Uh oh....graham crackers anyone?

Sent from my SM-G930V using Tapatalk


----------



## SWPB (Oct 6, 2016)

I will take the baton fellas.

Paint and Primer in one was the marketing genius of Behr. The industry giants, such as SW, PPG, and Ben Moore, laughed at the notion . . . until consumers began believing it. Without getting into a long drawn out story, paint has binders to adhere to a surface. Usually, these binders have just a few different sizes to get into cracks & crevices to anchor to the surface. A dedicated primer performs extremely well (several binder grind sizes, better resins usually) and should be used on bare surfaces. Primers typically have a specialized function: general drywall (hide joint seams), stain blocking, adhesion (clear is better--more resin, less pigment), uniform porosity for a nice consistent sheen, etc. Paints do well enough to go over existing painted surfaces (except latex over oil), but even then, a primer could help depending on the desired result.

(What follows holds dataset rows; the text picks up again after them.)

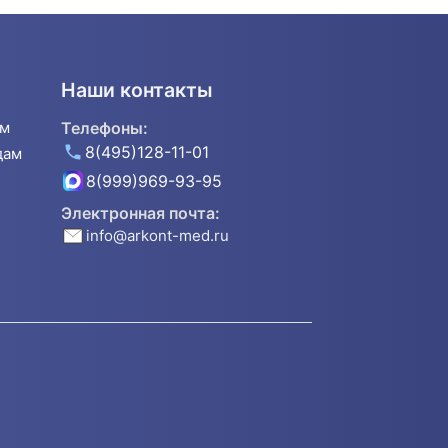
Наши контакты
ям
Телефоны:
8(495)128-11-01
дам
8(999)969-93-95
Электронная почта:
info@arkont-med.ru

As for True Value, I hear that some of the locations have decided to bring in a limited line of Coronado (only the Crylicote on the exterior side) to be the premium offering. Not everyone will have it, but I'm sure it will be a step up since Coronado is owned by Benjamin Moore.


----------



## Brushman4 (Oct 18, 2014)

Pacman, I'm surprised you didn't respond to my post about SW's Duration exterior saying that it's self-priming.
We all know how much love you have for Sherwin-Williams.


----------



## PACman (Oct 24, 2014)

Brushman4 said:


> Pacman, I'm surprised you didn't respond to my post about SW's Duration exterior saying that it's self-priming.
> We all know how much love you have for Sherwin-Williams.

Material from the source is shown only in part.